Likewise if it were a common anode display, all the anodes (or positive terminals) of the LEDs in the display would be connected directly together to the positive power supply.
My common cathode LED display is a 4 digit 7 segment display which is essentially 4 individual 7 segment displays combined into one package.
There are twelve pins on the display with four of them being ‘COM’ or common cathode pins for each digit. These are pins 12, 9, 8 and 6.
Each of those pins are connected to the cathodes of the 8 LEDs belonging to each digit - 4 common pins for 4 digits of 8 LEDs.

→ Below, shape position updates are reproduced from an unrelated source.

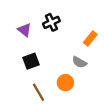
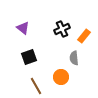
black cross: (51, 22) -> (62, 29), moved
gray semicircle: (79, 62) -> (74, 58), turned 56

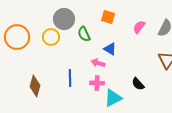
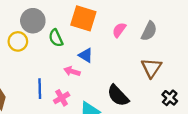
orange square: (108, 17) -> (83, 18), size x1.6
pink cross: (97, 83) -> (62, 98), moved, turned -32
black semicircle: (138, 84) -> (118, 96), size x1.5

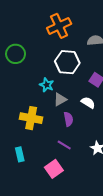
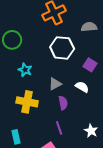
cyan star: (47, 85) -> (25, 70), moved
purple line: (64, 145) -> (59, 128), turned 40

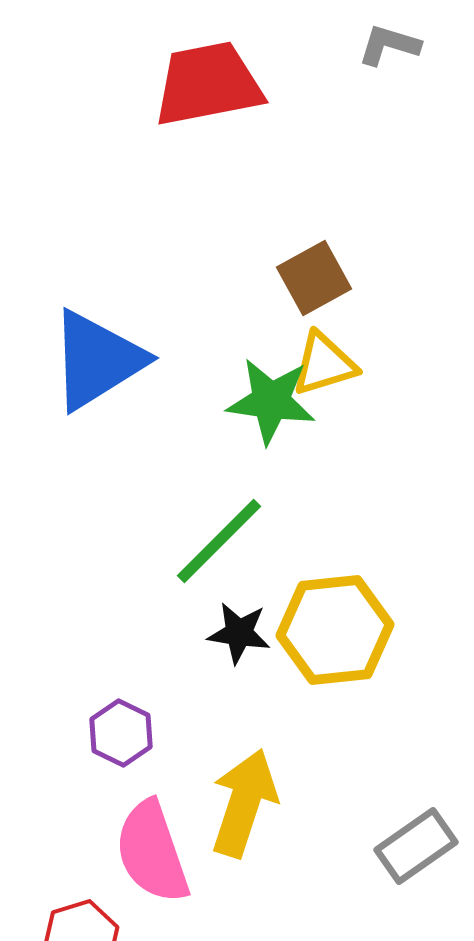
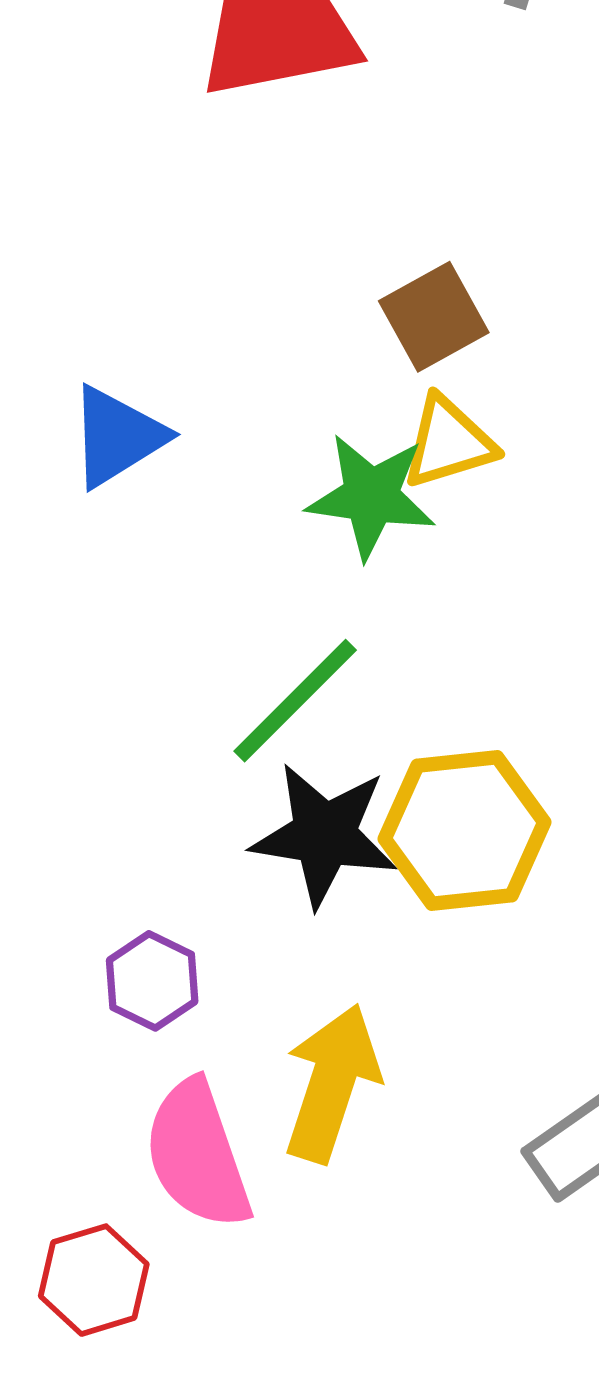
blue triangle: (97, 360) -> (117, 437), size x0.7
black star: (239, 633) -> (324, 835), size x1.6

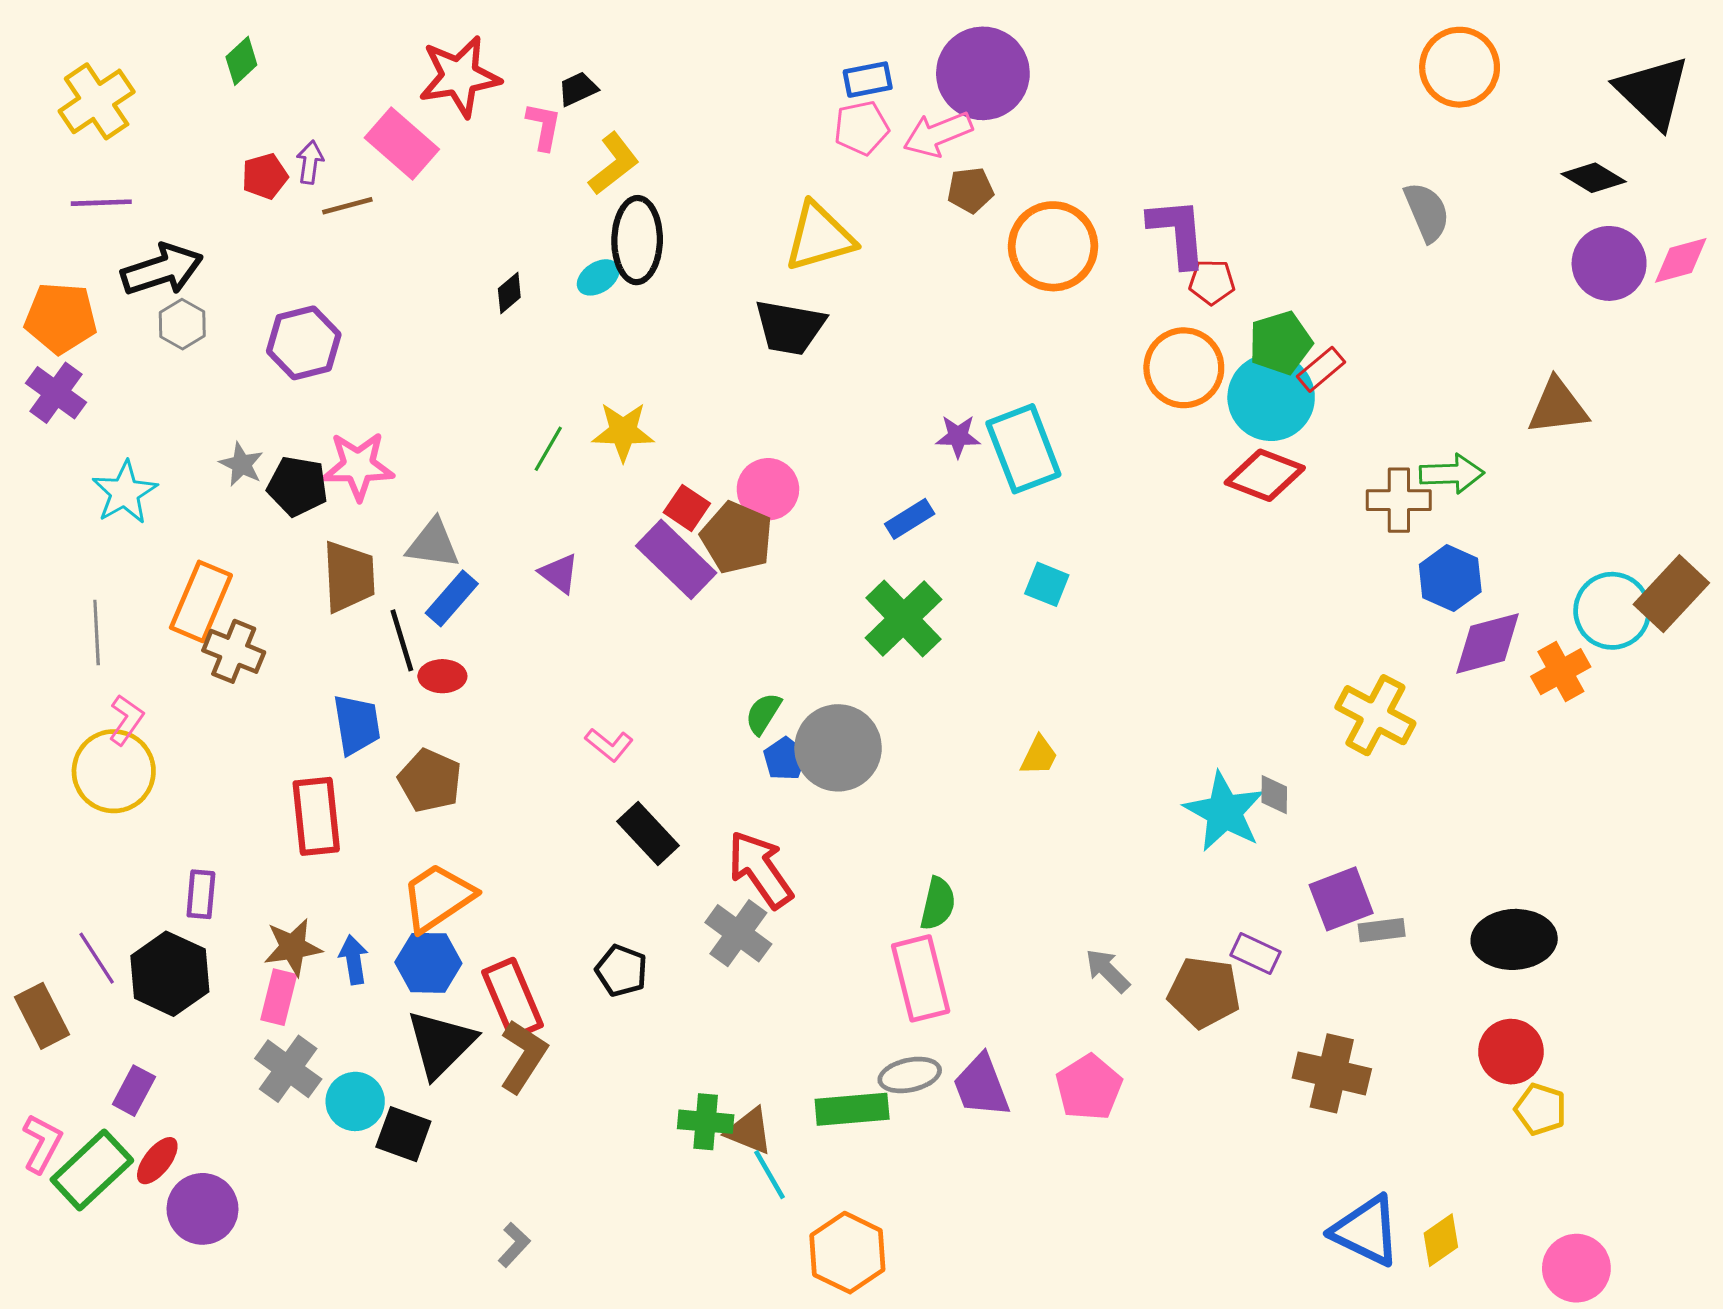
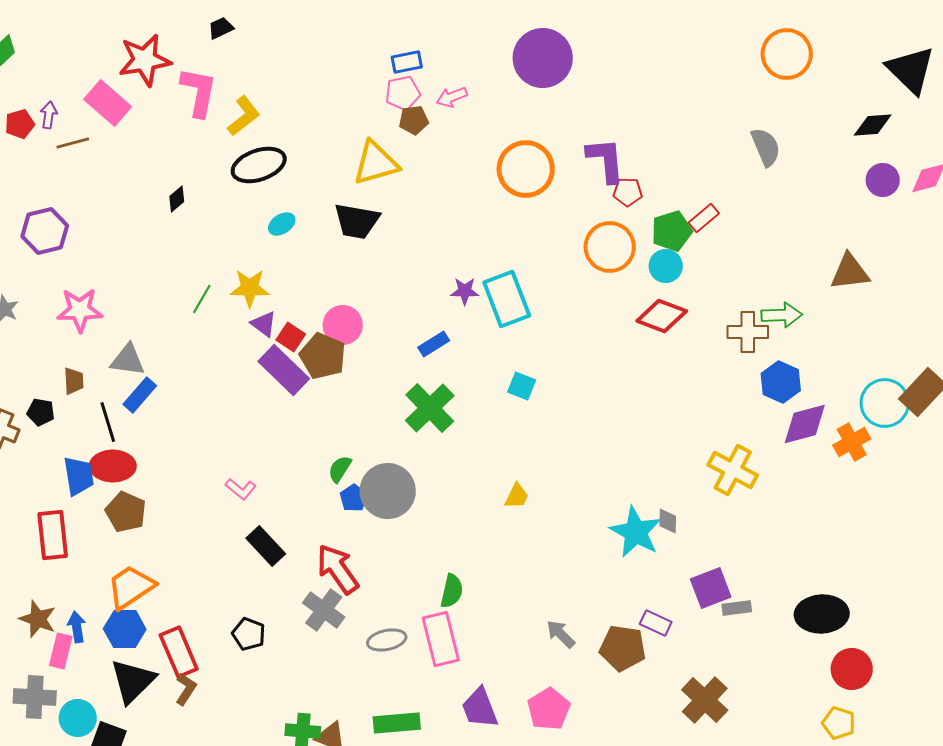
purple circle: (983, 73) -> (543, 58), moved
black trapezoid: (578, 89) -> (221, 28), moved
pink L-shape: (544, 126) -> (199, 92), size x1.6
pink arrow: (938, 134) -> (452, 97), size x0.7
black diamond: (1594, 178) -> (873, 125), turned -36
brown pentagon: (970, 190) -> (414, 120), moved
black ellipse: (637, 240) -> (259, 165), turned 70
purple circle: (1609, 263) -> (883, 180), size x0.7
cyan ellipse: (598, 277) -> (282, 224), moved
red rectangle: (1321, 369) -> (704, 218), moved
cyan circle: (1271, 397) -> (666, 266), size x0.6
black pentagon: (298, 486) -> (41, 412), moved, size x0.7
purple triangle: (559, 573) -> (264, 324), moved
brown trapezoid: (349, 577) -> (74, 381), size x0.6
red ellipse: (442, 676) -> (113, 466), moved, size x1.5
brown star: (293, 947) -> (38, 619), turned 30
pink rectangle: (279, 997) -> (61, 651), moved
red circle: (1511, 1052) -> (852, 669), moved
brown L-shape: (523, 1056) -> (186, 689), size x0.7
gray cross: (288, 1069) -> (35, 697), turned -33
brown cross: (1332, 1073) -> (705, 700), turned 30
gray ellipse: (910, 1075) -> (387, 640), moved

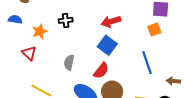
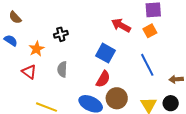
blue semicircle: (15, 20) -> (11, 40), turned 32
red arrow: (111, 22) -> (121, 25), moved, turned 54
gray semicircle: (69, 62) -> (62, 69), moved

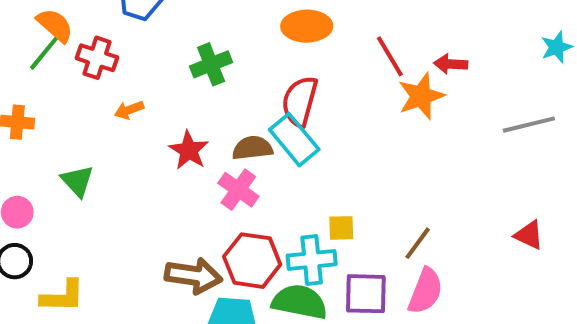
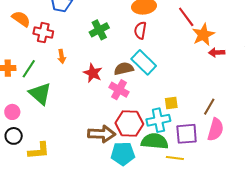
green line: (44, 53) -> (29, 69), moved
red arrow: (451, 64) -> (217, 52), moved
red semicircle: (300, 101) -> (140, 30), moved, size x0.7
orange arrow: (129, 110) -> (62, 56), turned -72
green triangle: (77, 181) -> (40, 94), size x1.4

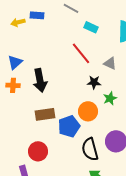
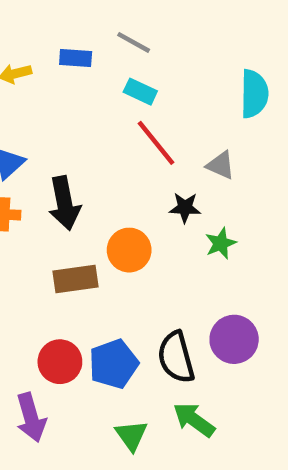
blue rectangle: (37, 15) -> (76, 58), moved
cyan rectangle: (91, 27) -> (140, 92), moved
orange circle: (88, 111) -> (129, 250), moved
blue pentagon: (69, 126) -> (114, 364), moved

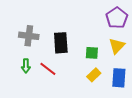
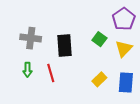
green square: (92, 53) -> (99, 39), moved, turned 32
red line: (48, 69) -> (51, 73), turned 36

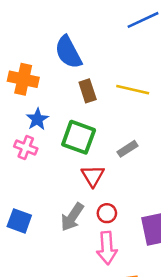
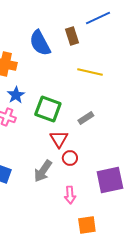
brown rectangle: (88, 91) -> (72, 36), moved
red circle: (107, 213) -> (70, 158), moved
pink arrow: (107, 248) -> (70, 195), size x0.7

The anodes of each of the 8 LEDs in each digit are marked by 8 pins - 11, 7, 4, 2, 1, 10, 5 and 3. In turn, each of the 8 LEDs in each digit is labeled with letters from “A” through to “G” with the final 8th one labeled “DP” for “decimal place”.
For example then, applying a positive power supply to pins "11, 7 and 4” while applying a negative power supply to COM 12 would light the segments “A, B and C” of the first digit showing the number “7”.
In summary then, there are 4 common cathode pins and 8 anode pins so to speak, giving a total of 12 pins which matches the number of pins coming out of the display.
Returning to the MAX7219CNG, we can start to set it up. Besides the chip itself and the LEDs, all you need are two capacitors and a resistor.
The capacitors are known as “decoupling” capacitors and are used to suppress noise signals introduced by the power-supply lines. It’s recommended to have both a 0.1uf & a 10uf capacitor placed as close to the power and ground pins of the chip as per usual.
Starting with the easiest things first, both the GND pins of the chip need to be connected to the GND on the Arduino. Same goes for the power pin - connected to the 5V on the Arduino.
The 4 COM pins of the display ( 12, 9, 8 & 6) can be connected to the DIG pins of the chip from 0 up to 3. The other 8 anode pins are connected to the corresponding SEG pins depending on the letters. For example, pin 11 which matches the letter “A” of the display would be wired to "SEG A” on the chip.
The signal pins of the MAX7219CNG are named slightly differently to the common DATA, LATCH and CLOCK. Pin 1 of the chip is “DATA IN” or DATA, Pin 12 is the LOAD(CS) or LATCH and finally Pin 13 is CLOCK.
Like a regular shift register it uses a typical serial interface. The LOAD pin of the chip is pulled LOW to allow the first bit of data in, which in turn is sent to the DIN pin as either HIGH or LOW. The CLOCK pin meanwhile oscillates between HIGH and LOW “inspecting” the DIN pin and saving the data present at the DIN pin into the storage or bit register on the rising edge of the CLOCK. This sequence repeats until all 16 bits in total are stored in the register. Finally the LATCH pin is set to HIGH and this this moves the 16 bits onto the outputs.
The DOUT pin is used if you had more than one MAX7219CNG daisy chained together but it’s not needed in this example
Finally, the last thing to do is choose a resistor value for the ISET Pin. It’s the sole component limiting the current reaching the LEDs. It’s used to prevent damage to the chip and the LEDs from excessive currents.
The two things that must be known before selecting a resistor value are the 'DC forward current' and the 'DC forward voltage' of the LEDs. Referring back to the schematics, the display has a forward voltage of 1.9VDC and a max forward current of 20mA. Therefore the most suitable value would be a 28.0kΩ resistor.
Now with everything wired up correctly, you should be able to plug it in and run the code for a binary counter I’ve supplied below (you can find it on Github here if you preferred).
Just to note that I haven't run this code yet & I can't remember where I found it so results are not guaranteed!
#include "LedControl.h"
LedControl lc=LedControl(12,11,10,1);
void setup(){
Serial.begin(9600);
lc.shutdown(0,false);
lc.setIntensity(0,10);
lc.clearDisplay(0);
for(int x =0; x<=9999; x++){
outputNumber(x);
delay(125);
}
}
void outputNumber(int counter)
{
int nDivider = 10;
int digCnt = 0;
boolean allDone = false;
int queryAns = 0;
do {
queryAns = counter%nDivider;
if(counter==queryAns) allDone=true;
lc.setDigit(0, digCnt, queryAns/(nDivider/10), false);
digCnt = digCnt + 1;
nDivider*=10;
}
while(!allDone); //false
}
void loop(){
}